At the end of a training programme, students have to pass an exam to gain a cirtificate.
The probability of passing the exam at the first attempt is 0.75
Those who fail are allowed to re-sit.
The probability of passing the re-sit is 0.6
No further attempts are allowed.
(a)(i) Create a tree diagram.
(ii)What is the probability that a student fails to gain a certificate?
(b) Three students take the exam.
What is the probability that all of them gain a certificate?
+23246 a) A tree diagram is hard to explain in words, but I'm not sufficiently computer literate to provide a drawing.
So: let the diagram start at point A.
From A, there are two paths, one is a successful path to B (with value 0.75) and the other is an unsuccessful path to C (with value 0.25).
There is no path from B because there is no need to take another test.

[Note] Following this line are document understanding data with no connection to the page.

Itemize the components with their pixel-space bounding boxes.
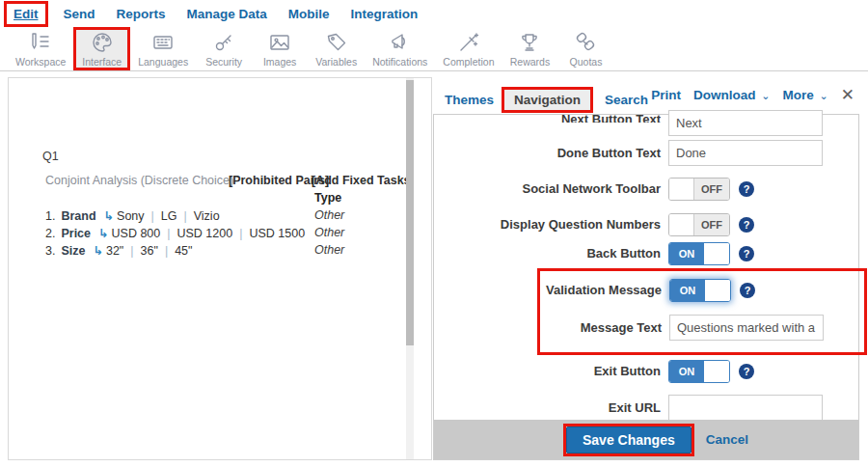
field-label: Back Button <box>434 242 661 261</box>
message-text-input[interactable] <box>669 315 824 341</box>
megaphone-icon <box>388 30 413 55</box>
close-icon[interactable]: ✕ <box>841 87 854 103</box>
toolbar-item-label: Languages <box>138 56 188 68</box>
conjoint-attribute-row: 1.Brand↳Sony|LG|Vizio <box>45 208 220 223</box>
form-row-validation-message: Validation Message ON ? <box>540 279 864 302</box>
tag-icon <box>324 30 349 55</box>
toolbar-item-label: Interface <box>82 56 122 68</box>
help-icon[interactable]: ? <box>739 364 754 379</box>
chain-links-icon <box>573 30 598 55</box>
toolbar-item-label: Completion <box>443 56 494 68</box>
cancel-link[interactable]: Cancel <box>706 432 748 447</box>
nav-item-integration[interactable]: Integration <box>351 7 419 21</box>
attribute-option: LG <box>161 209 177 223</box>
workspace-icon <box>28 30 53 55</box>
help-icon[interactable]: ? <box>739 181 754 197</box>
back-button-toggle[interactable]: ON <box>668 242 730 265</box>
magic-wand-icon <box>456 30 481 55</box>
conjoint-attribute-row: 3.Size↳32"|36"|45" <box>45 243 192 258</box>
form-row-done-button-text: Done Button Text <box>434 140 858 166</box>
nav-item-mobile[interactable]: Mobile <box>288 7 330 21</box>
pipe-separator: | <box>167 227 170 240</box>
attribute-type-value: Other <box>314 208 344 222</box>
nav-item-reports[interactable]: Reports <box>117 7 166 21</box>
toggle-knob <box>669 214 694 235</box>
add-fixed-tasks-link[interactable]: [Add Fixed Tasks <box>312 174 411 187</box>
left-panel-scrollbar[interactable] <box>406 78 414 459</box>
next-button-text-input[interactable] <box>668 110 823 136</box>
toggle-state-label: OFF <box>694 214 729 235</box>
toggle-knob <box>704 361 729 382</box>
more-link[interactable]: More ⌄ <box>783 88 828 102</box>
navigation-settings-form: Next Button Text Done Button Text Social… <box>433 114 859 460</box>
nav-item-edit[interactable]: Edit <box>14 7 39 21</box>
conjoint-attribute-row: 2.Price↳USD 800|USD 1200|USD 1500 <box>45 226 305 240</box>
field-label: Social Network Toolbar <box>434 178 661 196</box>
form-row-next-button-text: Next Button Text <box>434 110 858 136</box>
chevron-down-icon: ⌄ <box>820 90 828 101</box>
save-changes-button[interactable]: Save Changes <box>566 426 692 453</box>
toolbar-item-label: Quotas <box>570 56 603 68</box>
top-nav: Edit Send Reports Manage Data Mobile Int… <box>0 0 868 27</box>
toolbar-item-interface[interactable]: Interface <box>73 27 130 70</box>
toolbar-item-quotas[interactable]: Quotas <box>557 27 613 70</box>
field-label: Next Button Text <box>434 110 661 123</box>
branch-arrow-icon: ↳ <box>98 227 108 240</box>
palette-icon <box>90 30 115 55</box>
toolbar-item-notifications[interactable]: Notifications <box>365 27 435 70</box>
help-icon[interactable]: ? <box>739 217 754 233</box>
attribute-option: 45" <box>175 244 192 258</box>
edit-toolbar: Workspace Interface Languages Security I… <box>0 27 868 71</box>
toolbar-item-label: Images <box>263 56 296 68</box>
download-link[interactable]: Download ⌄ <box>693 88 770 102</box>
toolbar-item-label: Workspace <box>15 56 66 68</box>
tab-themes[interactable]: Themes <box>445 93 494 107</box>
download-label: Download <box>693 88 756 102</box>
nav-item-manage-data[interactable]: Manage Data <box>187 7 267 21</box>
type-column-header: Type <box>314 191 341 205</box>
toggle-state-label: ON <box>670 280 705 301</box>
trophy-icon <box>517 30 542 55</box>
image-icon <box>267 30 292 55</box>
scrollbar-thumb[interactable] <box>406 80 414 345</box>
attribute-option: Vizio <box>194 209 220 223</box>
exit-url-input[interactable] <box>668 395 823 421</box>
exit-button-toggle[interactable]: ON <box>668 360 730 383</box>
validation-message-toggle[interactable]: ON <box>669 279 731 302</box>
panel-actions: Print Download ⌄ More ⌄ ✕ <box>651 87 858 103</box>
chevron-down-icon: ⌄ <box>761 90 770 101</box>
annotation-box-validation: Validation Message ON ? Message Text <box>537 268 867 355</box>
toolbar-item-languages[interactable]: Languages <box>130 27 196 70</box>
help-icon[interactable]: ? <box>739 246 754 261</box>
done-button-text-input[interactable] <box>668 140 823 166</box>
form-row-exit-button: Exit Button ON ? <box>434 360 858 383</box>
toggle-state-label: ON <box>669 361 704 382</box>
tab-navigation[interactable]: Navigation <box>502 87 593 113</box>
help-icon[interactable]: ? <box>740 283 755 298</box>
attribute-option: Sony <box>117 209 145 223</box>
display-question-numbers-toggle[interactable]: OFF <box>668 213 730 236</box>
toolbar-item-security[interactable]: Security <box>196 27 252 70</box>
key-icon <box>211 30 236 55</box>
pipe-separator: | <box>183 209 186 223</box>
attribute-name: Price <box>61 227 91 240</box>
pipe-separator: | <box>239 227 242 240</box>
attribute-name: Brand <box>61 209 95 223</box>
tab-search[interactable]: Search <box>605 93 648 107</box>
annotation-box-edit: Edit <box>4 1 48 27</box>
nav-item-send[interactable]: Send <box>64 7 95 21</box>
toolbar-item-variables[interactable]: Variables <box>308 27 365 70</box>
field-label: Validation Message <box>540 279 662 297</box>
pipe-separator: | <box>130 244 133 258</box>
toolbar-item-workspace[interactable]: Workspace <box>8 27 73 70</box>
form-row-display-question-numbers: Display Question Numbers OFF ? <box>434 213 858 236</box>
more-label: More <box>783 88 814 102</box>
toolbar-item-completion[interactable]: Completion <box>435 27 502 70</box>
toolbar-item-rewards[interactable]: Rewards <box>502 27 557 70</box>
toolbar-item-images[interactable]: Images <box>252 27 308 70</box>
attribute-option: 32" <box>106 244 123 258</box>
print-link[interactable]: Print <box>651 88 681 102</box>
attribute-option: USD 1200 <box>177 227 233 240</box>
toggle-knob <box>669 179 694 200</box>
social-network-toolbar-toggle[interactable]: OFF <box>668 178 730 201</box>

From point C, there are two paths, one is a successful path to D (with value 0.60) and the other is an unsuccessful path to E (with value 0.40)
There are no paths from D or E.
b) The only way for a student to fail is to go from A to C (0.25) and from C to E (0.40). To find the probability for going from A to E is 0.25 x 0.40 = 0.10.
c) Since the protability of failing is 0.10, the probability of succeeding is 0.90.
The probability of all succeeding is 0.90 x 0.90 x 0.90 = 0.729.